## SUPPLIED DATA
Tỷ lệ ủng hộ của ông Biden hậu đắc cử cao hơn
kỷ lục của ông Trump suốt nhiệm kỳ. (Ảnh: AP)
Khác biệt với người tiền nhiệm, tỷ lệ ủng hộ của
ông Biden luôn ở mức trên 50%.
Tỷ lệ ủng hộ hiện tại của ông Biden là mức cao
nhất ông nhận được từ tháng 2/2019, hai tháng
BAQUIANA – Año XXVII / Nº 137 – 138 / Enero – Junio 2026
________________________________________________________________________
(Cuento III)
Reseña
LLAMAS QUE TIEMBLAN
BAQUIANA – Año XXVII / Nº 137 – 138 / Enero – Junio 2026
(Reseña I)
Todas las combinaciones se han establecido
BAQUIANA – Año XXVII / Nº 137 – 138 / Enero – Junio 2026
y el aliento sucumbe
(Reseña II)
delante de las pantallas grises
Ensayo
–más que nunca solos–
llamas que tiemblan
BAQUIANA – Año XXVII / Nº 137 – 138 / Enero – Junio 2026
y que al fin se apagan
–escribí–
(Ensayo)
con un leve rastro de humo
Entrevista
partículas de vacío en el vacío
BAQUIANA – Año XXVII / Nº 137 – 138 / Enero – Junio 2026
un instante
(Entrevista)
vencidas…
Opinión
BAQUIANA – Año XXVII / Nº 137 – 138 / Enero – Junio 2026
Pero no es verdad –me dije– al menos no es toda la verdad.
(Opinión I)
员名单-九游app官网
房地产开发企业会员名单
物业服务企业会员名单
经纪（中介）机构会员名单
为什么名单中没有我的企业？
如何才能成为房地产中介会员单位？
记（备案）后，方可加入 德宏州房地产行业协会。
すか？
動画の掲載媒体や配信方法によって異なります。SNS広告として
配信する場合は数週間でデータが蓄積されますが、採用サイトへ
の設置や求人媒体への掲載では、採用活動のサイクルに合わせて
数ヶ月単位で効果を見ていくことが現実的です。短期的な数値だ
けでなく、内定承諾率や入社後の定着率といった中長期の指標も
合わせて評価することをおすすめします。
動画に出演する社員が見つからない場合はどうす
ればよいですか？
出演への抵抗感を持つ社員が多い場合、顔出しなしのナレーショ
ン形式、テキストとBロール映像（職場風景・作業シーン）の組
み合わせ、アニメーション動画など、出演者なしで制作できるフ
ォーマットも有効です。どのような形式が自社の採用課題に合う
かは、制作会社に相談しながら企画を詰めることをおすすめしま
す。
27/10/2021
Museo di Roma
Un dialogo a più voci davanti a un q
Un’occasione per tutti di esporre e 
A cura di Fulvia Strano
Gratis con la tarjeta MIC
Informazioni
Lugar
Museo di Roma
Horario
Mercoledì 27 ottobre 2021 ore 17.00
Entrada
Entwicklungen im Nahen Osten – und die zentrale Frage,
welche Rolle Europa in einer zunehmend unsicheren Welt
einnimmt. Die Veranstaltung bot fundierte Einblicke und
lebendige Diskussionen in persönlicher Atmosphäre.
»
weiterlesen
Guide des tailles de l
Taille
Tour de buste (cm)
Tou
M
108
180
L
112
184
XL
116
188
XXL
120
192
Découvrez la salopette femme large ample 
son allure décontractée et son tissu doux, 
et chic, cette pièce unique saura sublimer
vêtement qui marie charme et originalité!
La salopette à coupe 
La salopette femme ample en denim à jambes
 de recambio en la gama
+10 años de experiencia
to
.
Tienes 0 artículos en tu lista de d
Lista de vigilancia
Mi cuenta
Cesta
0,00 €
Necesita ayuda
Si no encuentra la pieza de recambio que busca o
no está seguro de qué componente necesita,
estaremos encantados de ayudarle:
--
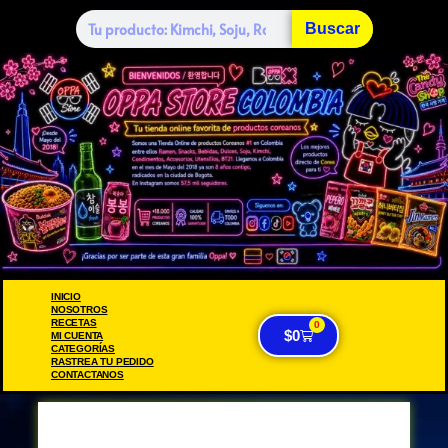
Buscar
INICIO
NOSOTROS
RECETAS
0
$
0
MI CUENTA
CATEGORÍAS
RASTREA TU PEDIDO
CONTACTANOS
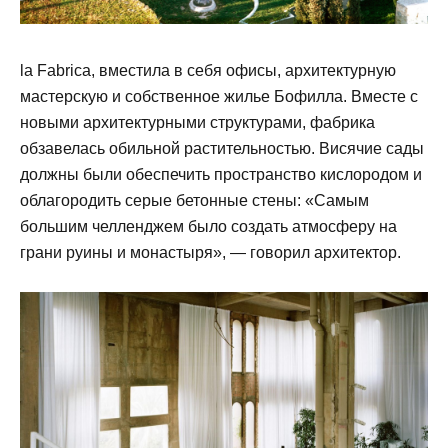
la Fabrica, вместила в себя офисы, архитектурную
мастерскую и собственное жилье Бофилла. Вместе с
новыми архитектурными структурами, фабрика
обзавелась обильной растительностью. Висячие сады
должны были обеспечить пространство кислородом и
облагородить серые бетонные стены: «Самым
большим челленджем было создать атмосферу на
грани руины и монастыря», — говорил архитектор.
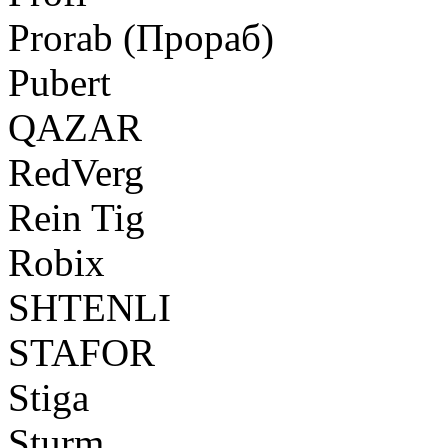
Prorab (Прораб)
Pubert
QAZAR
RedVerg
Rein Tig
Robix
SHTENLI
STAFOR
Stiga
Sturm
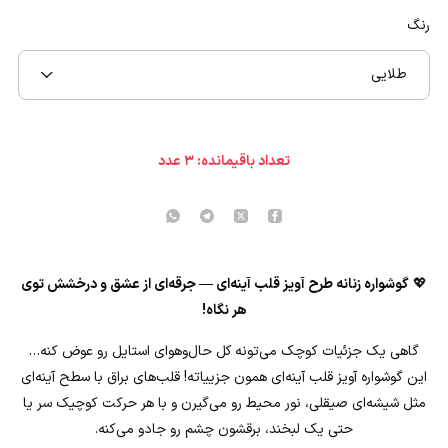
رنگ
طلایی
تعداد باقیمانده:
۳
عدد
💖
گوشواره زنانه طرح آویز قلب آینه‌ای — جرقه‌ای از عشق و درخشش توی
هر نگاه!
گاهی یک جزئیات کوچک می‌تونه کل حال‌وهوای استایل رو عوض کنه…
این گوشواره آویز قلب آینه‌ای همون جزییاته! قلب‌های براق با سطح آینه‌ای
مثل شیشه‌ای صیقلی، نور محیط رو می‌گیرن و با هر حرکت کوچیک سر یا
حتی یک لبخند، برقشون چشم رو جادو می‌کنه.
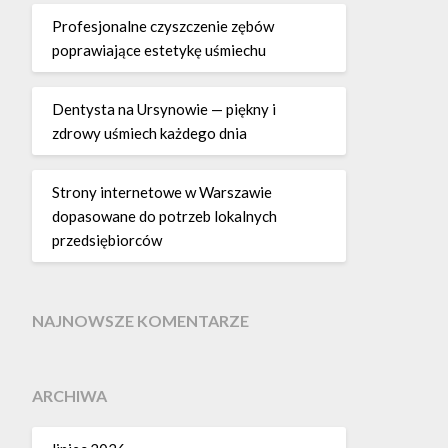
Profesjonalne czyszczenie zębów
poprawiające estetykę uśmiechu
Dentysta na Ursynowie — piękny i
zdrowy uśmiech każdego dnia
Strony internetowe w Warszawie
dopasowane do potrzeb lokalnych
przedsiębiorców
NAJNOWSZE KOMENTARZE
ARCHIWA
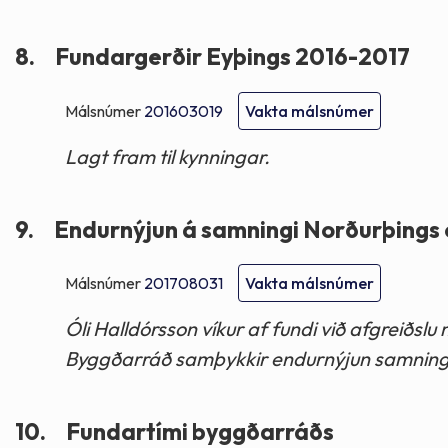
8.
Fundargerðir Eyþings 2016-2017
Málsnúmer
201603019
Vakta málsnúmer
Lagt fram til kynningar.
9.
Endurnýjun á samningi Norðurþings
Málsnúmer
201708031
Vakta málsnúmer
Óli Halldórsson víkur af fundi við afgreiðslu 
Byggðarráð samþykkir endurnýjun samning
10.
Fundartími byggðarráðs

## WHAT TO PRODUCE
Above are the entries. Quote exactly the lines from the one bearing "y que al fin se apagan" through the one bearing "estaremos encantados de".

## ANSWER SPACE
y que al fin se apagan
–escribí–
(Ensayo)
con un leve rastro de humo
Entrevista
partículas de vacío en el vacío
BAQUIANA – Año XXVII / Nº 137 – 138 / Enero – Junio 2026
un instante
(Entrevista)
vencidas…
Opinión
BAQUIANA – Año XXVII / Nº 137 – 138 / Enero – Junio 2026
Pero no es verdad –me dije– al menos no es toda la verdad.
(Opinión I)
员名单-九游app官网
房地产开发企业会员名单
物业服务企业会员名单
经纪（中介）机构会员名单
为什么名单中没有我的企业？
如何才能成为房地产中介会员单位？
记（备案）后，方可加入 德宏州房地产行业协会。
すか？
動画の掲載媒体や配信方法によって異なります。SNS広告として
配信する場合は数週間でデータが蓄積されますが、採用サイトへ
の設置や求人媒体への掲載では、採用活動のサイクルに合わせて
数ヶ月単位で効果を見ていくことが現実的です。短期的な数値だ
けでなく、内定承諾率や入社後の定着率といった中長期の指標も
合わせて評価することをおすすめします。
動画に出演する社員が見つからない場合はどうす
ればよいですか？
出演への抵抗感を持つ社員が多い場合、顔出しなしのナレーショ
ン形式、テキストとBロール映像（職場風景・作業シーン）の組
み合わせ、アニメーション動画など、出演者なしで制作できるフ
ォーマットも有効です。どのような形式が自社の採用課題に合う
かは、制作会社に相談しながら企画を詰めることをおすすめしま
す。
27/10/2021
Museo di Roma
Un dialogo a più voci davanti a un q
Un’occasione per tutti di esporre e 
A cura di Fulvia Strano
Gratis con la tarjeta MIC
Informazioni
Lugar
Museo di Roma
Horario
Mercoledì 27 ottobre 2021 ore 17.00
Entrada
Entwicklungen im Nahen Osten – und die zentrale Frage,
welche Rolle Europa in einer zunehmend unsicheren Welt
einnimmt. Die Veranstaltung bot fundierte Einblicke und
lebendige Diskussionen in persönlicher Atmosphäre.
»
weiterlesen
Guide des tailles de l
Taille
Tour de buste (cm)
Tou
M
108
180
L
112
184
XL
116
188
XXL
120
192
Découvrez la salopette femme large ample 
son allure décontractée et son tissu doux, 
et chic, cette pièce unique saura sublimer
vêtement qui marie charme et originalité!
La salopette à coupe 
La salopette femme ample en denim à jambes
 de recambio en la gama
+10 años de experiencia
to
.
Tienes 0 artículos en tu lista de d
Lista de vigilancia
Mi cuenta
Cesta
0,00 €
Necesita ayuda
Si no encuentra la pieza de recambio que busca o
no está seguro de qué componente necesita,
estaremos encantados de ayudarle:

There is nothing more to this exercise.